The Vitamins of Colour - How colour influences our state of mind
In October 2002, an experimental exhibition ‘The Vitamins
of Colour’ took place in ‘Det Ny Illum’ a well-known department
store in the centre of Copenhagen. The exhibition was organised by Template
Stiftelsen in Denmark and took place over ten full days, attracting more than
The idea for the ‘The Vitamins of Colour’ exhibition
came from the understanding that colours and light are nurturing vitamins which
affect the functioning of the human body and the way we think. Most importantly
colour influences our state of mind. The exhibition focused on the ability colour
has to influence personal energy levels, balances and thought processe, through
using specific proven technologies. It also stimulated new ways in how to think,
for example in selecting colours worn or used to decorate different rooms at
home or in the office.
In this article Mark Stolk invites us to have a look into the
wonderful and magical world of colour, inspired by The Vitamins of Colour exhibition
2002 in Copenhagen.
We have all seen the beautiful panorama of a rainbow when the sun’s rays
break through the clouds on a rainy day. We might also have performed an experiment
using a prism, holding it up to the sun and watching as the sunlight breaks
into the same spectrum of colours. Isaac Newton first demonstrated this in scientific
experiments in the 1600’s, and he also showed that re-combining these
colours of the spectrum created white light again. Although he recognised that
the spectrum was continuous, Newton used the seven colour names red, orange,
yellow, green, blue, indigo and violet for segments of the spectrum in parallel
with the seven notes of the musical scale.
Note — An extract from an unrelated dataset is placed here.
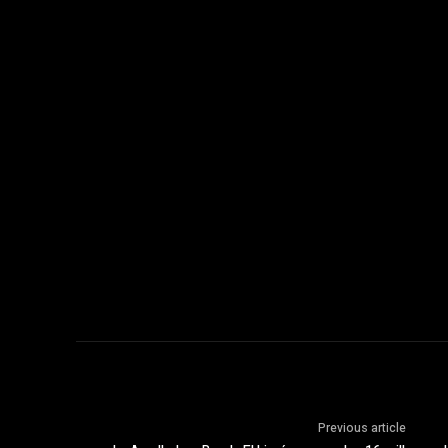
Previous article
The spectrum is only a small part of the whole band of electro-magnetic radiation.
One could say that the colours of the spectrum are the first visible expression
of unseen energy for us. Newton recognised this when he said, “rays themselves
are not coloured. Within them is nothing but a certain power...to stir up the
sensation of this or that colour”. It could therefore be said that colour
is a “cloak” of force - a visible and more materialised embodiment
of “power”. Scientists use such names as wavelengths and frequencies
when they talk about the force inside colour.
The human eye can see and discern approximately seven million colours! When
we look at a certain colour, we can attract to ourselves the energy that is
on the same frequency as the particular colour. Colour and light are impressions
upon which we feed. The question is, what do the forces or energies associated
with that colour cause in us, what do they activate or sedate, stimulate or
anaesthetise? Does colour have an influence on us and, if so, on which part
and in what way? And how can colour influence our thoughts, feelings or actions?
The colour red increases strength
Various documented researches have shown that certain colours stimulate certain
organs and bodily functions as well as influencing states of mind. A red coloured
room causes our body temperature to rise, whilst a blue room does the opposite.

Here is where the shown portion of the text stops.